I know that’s a very strong statement. But, it must be said if we are going to start to see evidence-based medicine in practice. Anything other than the use of strong evidence is mere speculation or wishful thinking and is nothing more than lip-service. Dr. Grundy has an obligation to his colleagues, clinicians and the public to fully explore the literature and present those studies that clearly indicate which lifestyle interventions work! He failed to do that. And he didn’t just fail to find one study – he failed to find or include dozens of studies.
Case in point: Foster GD, Wyatt HR, Hill JO, McGuckin BG, Brill C, Mohammed BS, Szapary PO, Rader DJ, Edman JS, Klein S. A randomized trial of a low-carbohydrate diet for obesity N Engl J Med. 2003;348:2082–2090
Key aspects of the above study – one year, randomly controlled trial; measured cholesterol, insulin, blood pressure, weight, insulin response and glucose levels. The results are best summed up in a graphic:
Golay A, Eigenheer C, Morel Y, Kujawski P, Lehmann T, de Tonnac N. Weight-loss with low or high carbohydrate diet? Int J Obes Relat Metab Disord. 1996;20:1067–1072
Key aspects of the above study – one year, randomly controlled trial; compared low carbohydrate with a low fat diet; measured cholesterol, BMI, glucose, cholesterol, insulin and blood pressure. Again, the results are best summed up in a graphic:
Late last year, Volek & Feinman published a comprehensive review of the literature and found that the degree of carbohydrate restriction directly parallels improvement in the features of metabolic syndrome. As part of their paper, Carbohydrate restriction improves the features of Metabolic Syndrome. Metabolic Syndrome may be defined by the response to carbohydrate restriction, they included a table of one dozen studies of varying time lengths:
Notice in the above graphic the stunning improvements, across the board, when carbohydrate restriction is used as the dietary intervention.

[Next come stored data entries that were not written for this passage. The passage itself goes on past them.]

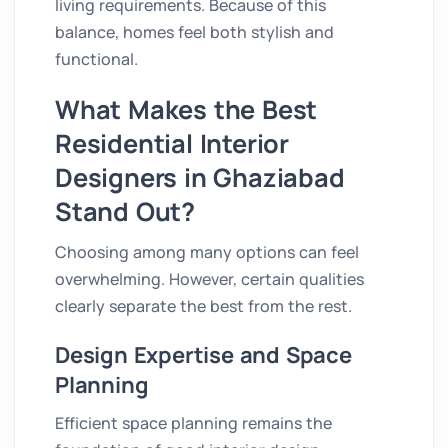
living requirements. Because of this
balance, homes feel both stylish and
functional.
What Makes the Best
Residential Interior
Designers in Ghaziabad
Stand Out?
Choosing among many options can feel
overwhelming. However, certain qualities
clearly separate the best from the rest.
Design Expertise and Space
Planning
Efficient space planning remains the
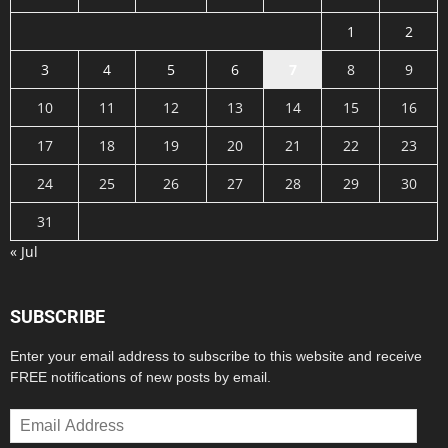
1
2
3
4
5
6
7
8
9
10
11
12
13
14
15
16
17
18
19
20
21
22
23
24
25
26
27
28
29
30
31
« Jul
SUBSCRIBE
Enter your email address to subscribe to this website and receive
FREE notifications of new posts by email.
Email
Address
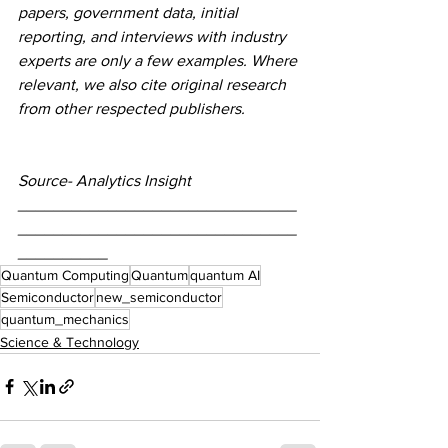
papers, government data, initial 
reporting, and interviews with industry 
experts are only a few examples. Where 
relevant, we also cite original research 
from other respected publishers.
Source- Analytics Insight
_______________________________
_______________________________
__________
Quantum Computing
Quantum
quantum AI
Semiconductor
new_semiconductor
quantum_mechanics
Science & Technology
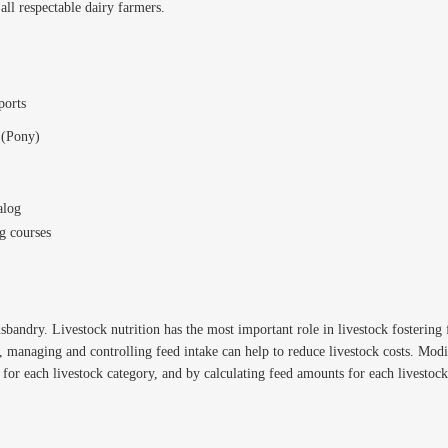
 all respectable dairy farmers.
ports
 (Pony)
alog
g courses
usbandry. Livestock nutrition has the most important role in livestock fosterin
e, managing and controlling feed intake can help to reduce livestock costs. Mo
for each livestock category, and by calculating feed amounts for each livestock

They also review fourteen studies of ad libitum consumption of carbohydrate restricted diets compared with low-fat diets. The results again strongly support the use of carbohydrate restricted diets to specifically reduce or reverse the features of Metabolic Syndrome:
Now you may be thinking this is all fine and dandy, but surely the conventional wisdom and recommendation to follow a low-fat diet must have merit, otherwise the leading health organizations would stop recommending them since we’re told things now are strictly evidence-based?
Unfortunately, the dogma that supports the low-fat paradigm finds little support in the evidence for the features of Metabolic Syndrome. And, sadly, the negative effect of low-fat diets on the risks have been long-known and ignored.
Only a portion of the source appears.